Night Parade of One Hundred Demons by Matthew Meyer gets an honorable mention here, as a solid source for all things yokai. It’s a little more sober-looking with a more shibui title (more so than Yokai attack!!! anyway), but is still damn readable.
Pet: None, unless you want to live in terror.
The Book of Imaginary Beings – Culled from world literature, and sometimes grouped into types (eg – One-eyed Beings, The Double), a lot of territory is covered here. It’s saying something when oddities appear in a book already about monsters. Fauna of Mirrors are our identical opposites, long ago doomed (a la General Zod in Superman 2?) to mirror-imprisonment after their failed invasion of this side of mirrors.

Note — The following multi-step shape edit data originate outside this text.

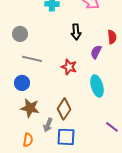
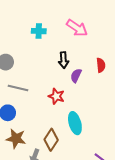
purple semicircle: (96, 52) -> (76, 76), moved
cyan ellipse: (97, 86) -> (75, 123), moved

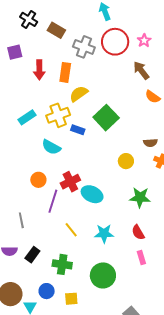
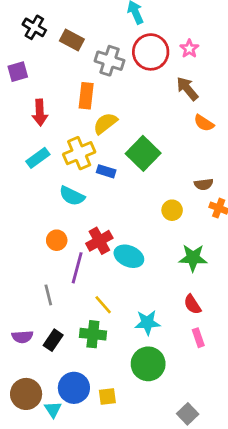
red arrow: (39, 70) -> (40, 113), moved
gray line: (21, 220) -> (48, 295), moved
cyan star: (104, 234) -> (147, 323), moved
green cross: (62, 264) -> (93, 334), moved
blue circle: (47, 291) -> (74, 388), size x1.5

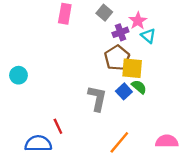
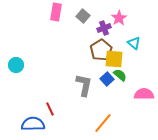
gray square: (104, 13) -> (83, 16), moved
cyan triangle: (148, 36) -> (134, 43), moved
pink semicircle: (167, 141) -> (144, 94), moved

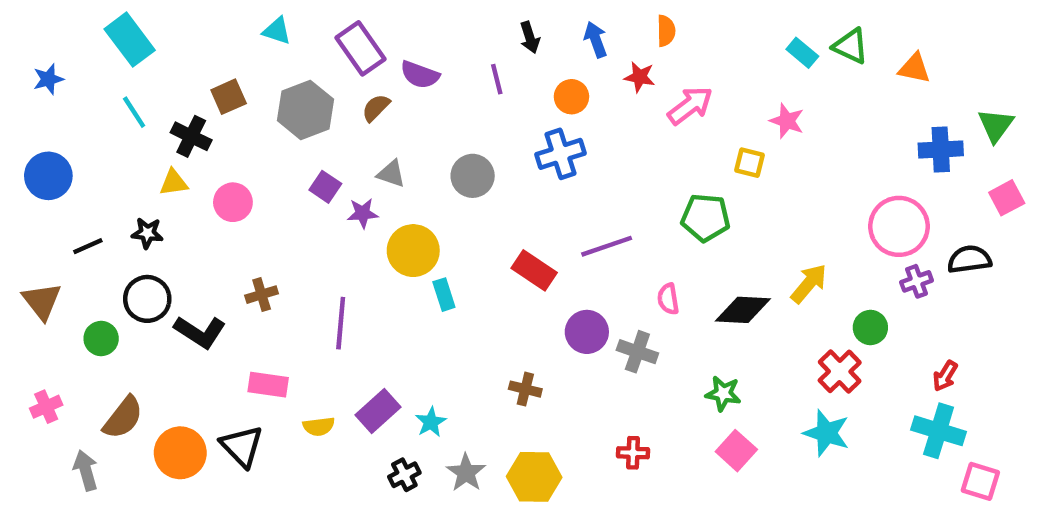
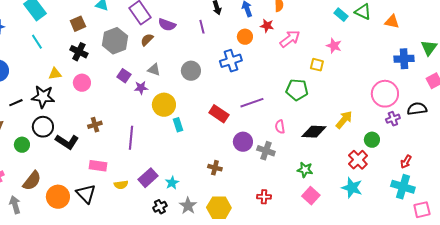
brown square: (229, 97) -> (78, 24), moved
orange circle: (571, 97) -> (245, 37), moved
black cross: (191, 136) -> (79, 52), moved
black star: (147, 233) -> (43, 97), size x1.6
pink square: (980, 481) -> (422, 210), turned -30

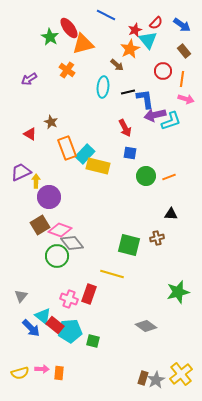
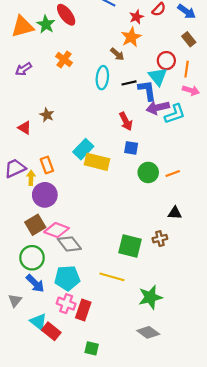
cyan triangle: (148, 40) -> (158, 77), moved
orange triangle: (83, 44) -> (22, 26), moved
orange rectangle: (67, 148) -> (47, 165), moved, size x0.7
green circle: (57, 256) -> (32, 258), moved
green star: (178, 292) -> (150, 297), moved
red rectangle: (89, 294) -> (83, 310), moved
blue arrow: (31, 328) -> (35, 283), moved
cyan pentagon: (70, 331) -> (67, 278), moved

Apparently, they’re coming back some day: “Others believe that in advance of the invasion we will hear from the depths of mirrors the clatter of weapons.” The Mandrake is, near as I can tell, a bush with medicinal/magical uses, sometimes screams and sometimes grows a human-shaped gourd, that runs around the bush like a lunatic dog on a leash. Not something you want in the planter box on your window. There is also the sad and ugly Squonk from Pennsylvania. It can weep itself out of existence. This book is so fun. It’s by Borges, so it’s pretty legit.
Pet: Ink-Pot Monkey: 5 inches high, only needs ink to survive. It will sit and watch you write. I have one here right now. Or, if you’re the quality of person who would adopt a mangy Basset Hound, adopt a Squonk.
On Monsters – This is as broad as it gets. Everything else on this list is examined in this book, including a few things that aren’t, like serial killers and cyborgs. Just be careful: looking at something too closely, you might see all its parts and how it’s put together, but you sometimes stop seeing what it really is.
To find classics like Frankenstein and essentials like dragons or much from outer space or underwater, you’ll have to burrow into the details of these recommendations. Bring a light source, snacks and maybe one of these. And when you get your monster home, make sure it has plenty of water, birch wood shavings (so they can make a little bed), and maybe an exercise wheel. Then run like hell.